Short film review: Captcha (2015)
Review Overview
World
8Cast
8Potential
8David Farnor | On 10, May 2015
Director: Ed Tracy
Cast: Arthur Darvill, Amy Beth Hayes
Runtime: 15mins
Watch Captcha online in the UK: We Are Colony
Every Sunday, we review a short film and tell you where to watch it. We call it Short Film Sunday.
“Do you believe in destiny?” Katya (Amy Beth Hayes) asks Mel (Arthur Darvill) at the start of Captcha, as they gaze at each other.
It’s not the first time that Arthur Darvill has been associated with the notion of a love that lasts forever: he won the nation’s hearts as Rory in Doctor Who, an everyday bloke who was prepared to wait years for his dream girl. It was a role perfectly suited to Darvill because he’s such a sympathetic performer: since then, he’s been equally charming in roles as varied as Mephistopheles in Doctor Faustus and Guy in the musical Once, not to mention Broadchurch’s conflicted Rev. Coates. It’s testament to his chameleonic likability that he manages the same trick in Captcha, a short film released today on We Are Colony.
He plays Mel, the victim of an operation carried out by the beautiful Katya, who moves in next door. A timid hello and a quick drink later and she has him on the bed, out cold, and is injecting something into his neck. The honeytrap has been a staple of spy thrillers for years, but Captcha comes with a stylish noir tint, which sees the sting happen to the good guy for a change.

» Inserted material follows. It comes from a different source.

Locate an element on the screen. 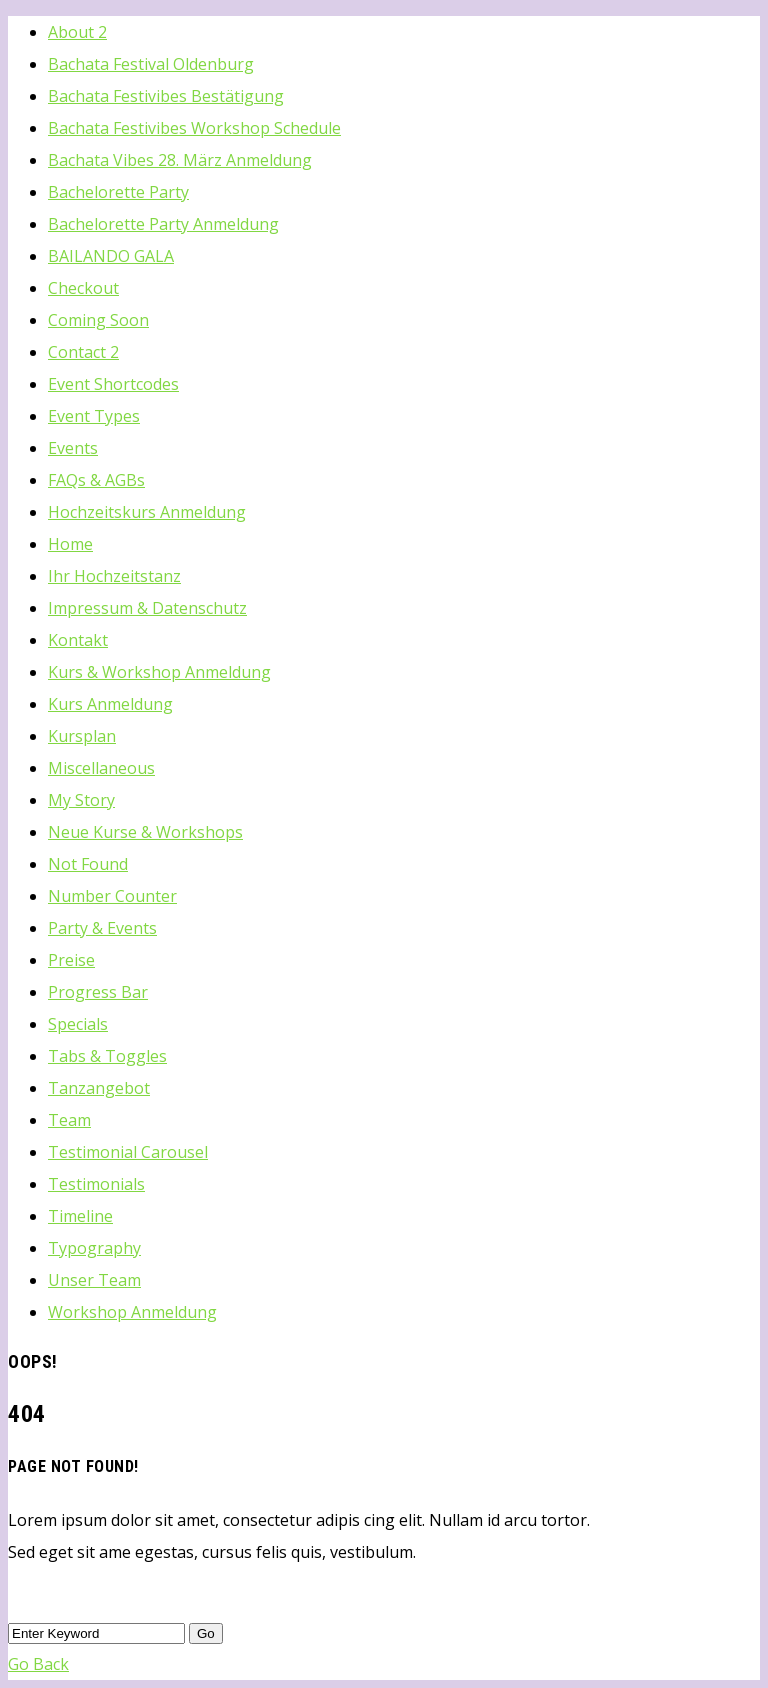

Darvill is great, his open face conveying everything from shock and anger to trust and affection, while Hayes brings a believable ambiguity to her agent. They both suit the 1940s setting, all hats and glasses, and Hayes is firmly at home in the femme fatale role. The easy chemistry between them allows director Ed Tracy to build a world around their relationship, filling the screen with retro-futuristic flourishes: we hear a disembodied voice (the chilling Zoe Wanamaker) ordering Katya about, before she gets out a brilliantly designed practical gizmo, which makes you wince every time it’s used.
Tracy’s script – co-written with Justin Trefgarne – is centred on the question of whether you can trust someone who’s betrayed you, a dilemma that fuses the romance and wider reality together: it’s no coincidence that the emotional climax is accompanied by a superb sweeping shot over an other-worldly London, a moment that reveals how subtly the entire universe has been assembled. (Supporting turns from Kayvan Novak and Nigel Lindsay bring additional clout to the backdrop.)
Throughout, a driving piano score from Sam Williams propels our couple like a train through the fog of uncertainty, giving events a momentum that overcomes the odd note of on-the-nose dialogue and leaves you wanting to know where their story is headed – the news that it’s being developed into a feature film makes you hope that destiny does exist after all. A noir Steampunk romance within 15 minutes? Captcha is as imaginative as it is thrilling.
Captcha is available to watch exclusively on WeAreColony.com from Sunday 10th May.